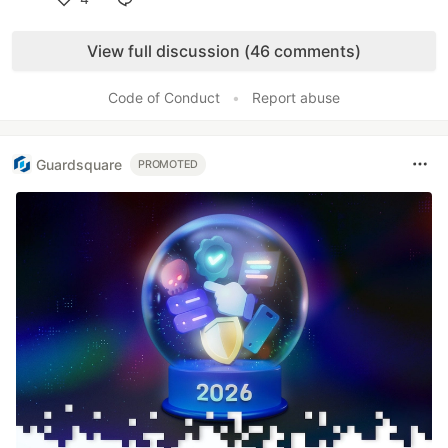
Like
View full discussion (46 comments)
Code of Conduct
•
Report abuse
Guardsquare
PROMOTED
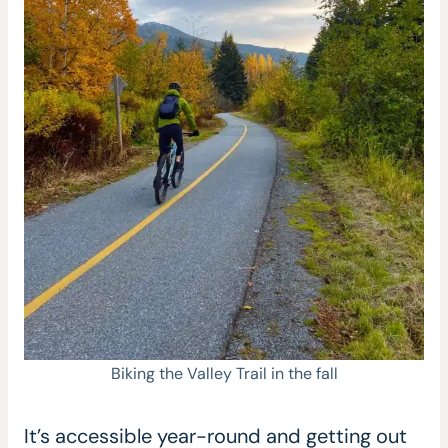
Biking the Valley Trail in the fall
It’s accessible year-round and getting out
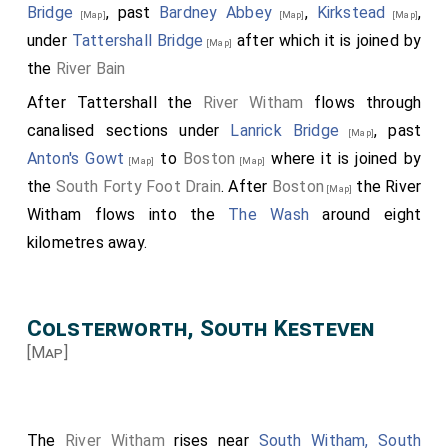
Bridge
, past
Bardney Abbey
,
Kirkstead
,
[Map]
[Map]
[Map]
under
Tattershall Bridge
after which it is joined by
[Map]
the
River Bain
After Tattershall the
River Witham
flows through
canalised sections under
Lanrick Bridge
, past
[Map]
Anton's Gowt
to
Boston
where it is joined by
[Map]
[Map]
the
South Forty Foot Drain
. After
Boston
the River
[Map]
Witham flows into the
The Wash
around eight
kilometres away.
Colsterworth, South Kesteven
[Map]
The
River Witham
rises near
South Witham, South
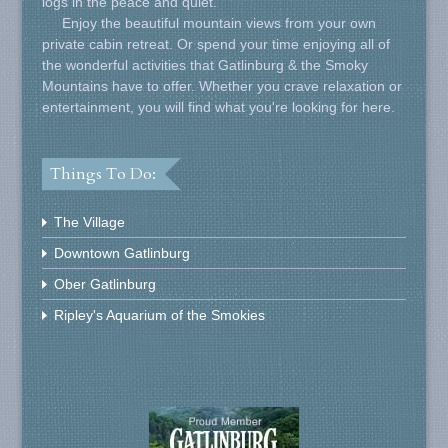
logs in the peace and quiet.
Enjoy the beautiful mountain views from your own
private cabin retreat. Or spend your time enjoying all of
the wonderful activities that Gatlinburg & the Smoky
Mountains have to offer. Whether you crave relaxation or
entertainment, you will find what you're looking for here.
Things To Do:
The Village
Downtown Gatlinburg
Ober Gatlinburg
Ripley's Aquarium of the Smokies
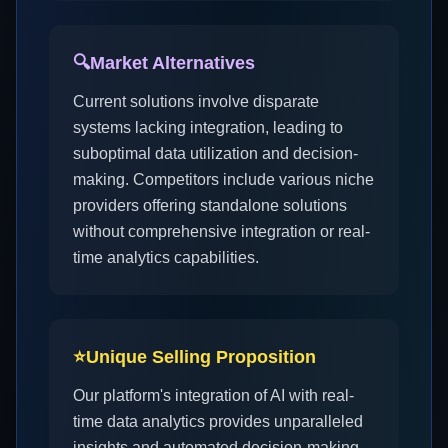
🔍
Market Alternatives
Current solutions involve disparate
systems lacking integration, leading to
suboptimal data utilization and decision-
making. Competitors include various niche
providers offering standalone solutions
without comprehensive integration or real-
time analytics capabilities.
⭐
Unique Selling Proposition
Our platform's integration of AI with real-
time data analytics provides unparalleled
insights and automated decision-making,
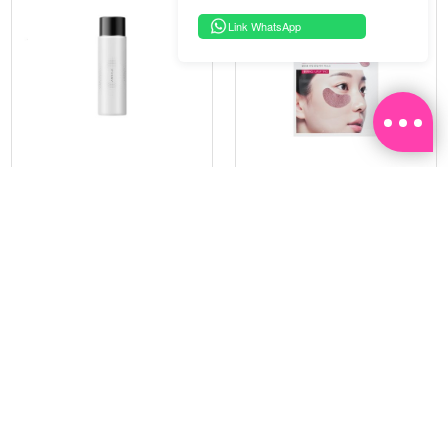
Link WhatsApp
PRAMY
SOO BEAUTE
MOISTURIZING MAKEUP
COLLAGEN FIRM FOIL EYE
SETTING SPRAY 100ML
MASK 5 PCS
(DEWY)
RM 34.93
RM 26.00
RM 49.90
RM 40.00
30%
35%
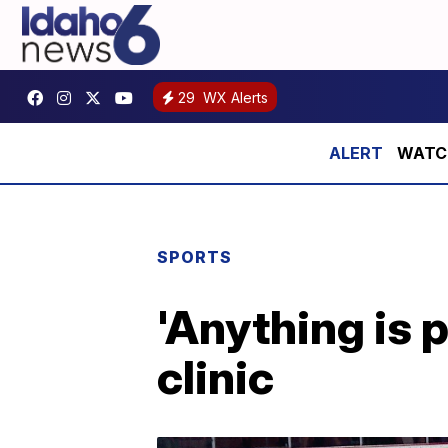
29
WX Alerts
WATCH:
SPORTS
'Anything is 
clinic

+ + + + +

Directions for this task — Using the entries above, extract exactly the span from the line with "After Tattershall the" to the line with "kilometres away.", both lines included; leave out everything else.

Answer —
After Tattershall the
River Witham
flows through
canalised sections under
Lanrick Bridge
, past
[Map]
Anton's Gowt
to
Boston
where it is joined by
[Map]
[Map]
the
South Forty Foot Drain
. After
Boston
the River
[Map]
Witham flows into the
The Wash
around eight
kilometres away.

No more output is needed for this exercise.